I lost several seasons, I lost my strength, sacrificed my education, social life, burned bridges and one point thought about whether it was worth living anymore. I have given up everything and thus had nothing left to lose. At that point can you decided, decide if you want to continue through or just cut the cord, one way is guaranteed to be easier, but through the pain, through struggle and setback comes ease.
Sometimes you must have faith, having faith despite whatever odds are unsympathetically stacks against you, whatever curveball is being thrown and even at your lowest of low there is always a way. When the forecast is dim, overcast and no sight of sun you must believe with that small light in your heart. Try again, and again, again… There is nothing wrong with trying, there absolutely everything wrong if you didn’t. It builds character, makes you stronger and resilient and in the end, if you pull through then whatever ditch you end up on your journey, you’ll know how to handle it.
Until you’ve hit rock bottom, can you only begin to rebuild and work your way up.
After all of this, 9 months later I found myself back on two planks and sliding down a slope once again. Not scared, not anxious, but thrilled, overwhelmed and filled with joy.
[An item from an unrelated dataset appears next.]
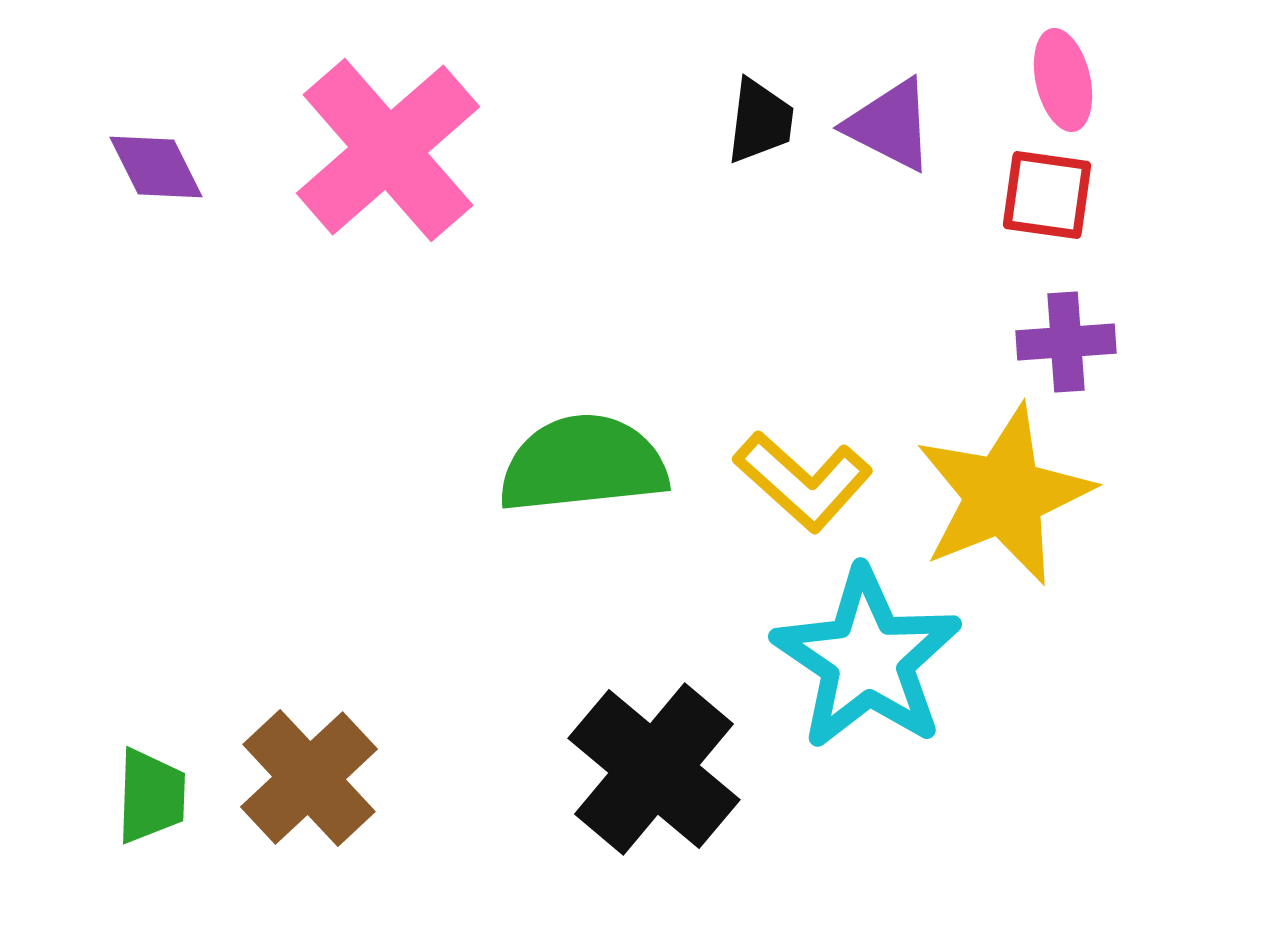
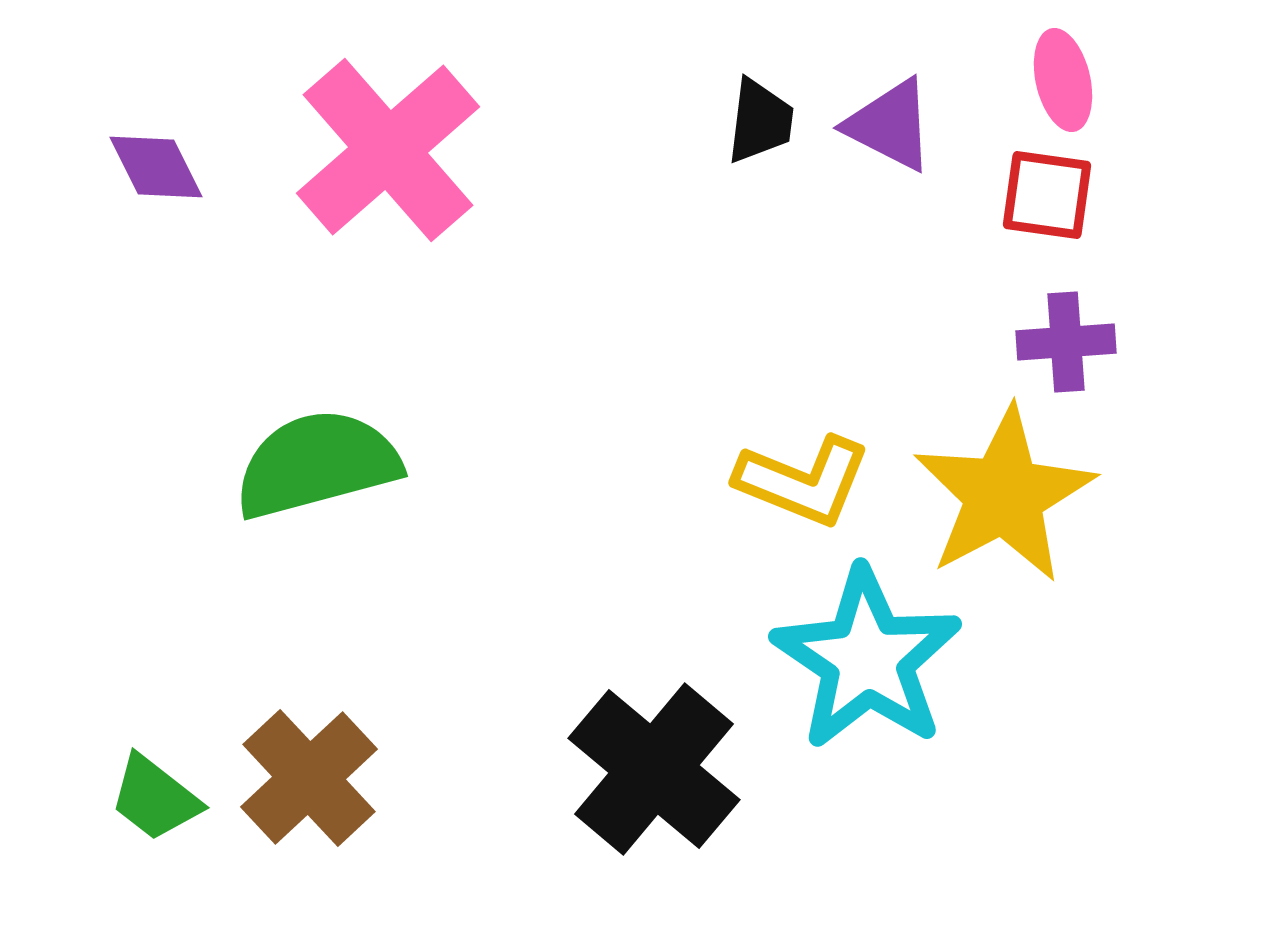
green semicircle: moved 266 px left; rotated 9 degrees counterclockwise
yellow L-shape: rotated 20 degrees counterclockwise
yellow star: rotated 6 degrees counterclockwise
green trapezoid: moved 4 px right, 2 px down; rotated 126 degrees clockwise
I believe that sometimes things happen for a reason and now that I look back at those brutal 9 months of rehabilitation, years of struggling in this sport, I do not have any regret anything neither would I change a thing. Mentally my strength was tested, physically I was challenged. From my injury, I have only gained momentum forwards onto my journey. I can move forward, become stronger mentally and physically. Yes, I have failed, failed too many times to count and somehow succeeded handful time; I'm not afraid to admit that as that was a result of sometimes not trying and sometimes trying, but falling makes you stronger; my new knee is proof of this. I am liberated from my fears, I’m no longer afraid. Of what the future might hold in this journey, how my knee may hold up, failing several more times, but mostly I’m no longer afraid of trying to qualify for the Olympics once again.
Edit: A huge thank you goes to my Family. Without their endless dedication, sacrifices, and support, I would be here. DR. French for giving me a new knee and keeping my career and dreams alive. Jenny, my physiotherapist for pushing me, believing in me and not losing faith. My teammates and Taylor, pushing me physically and challenging me to do better.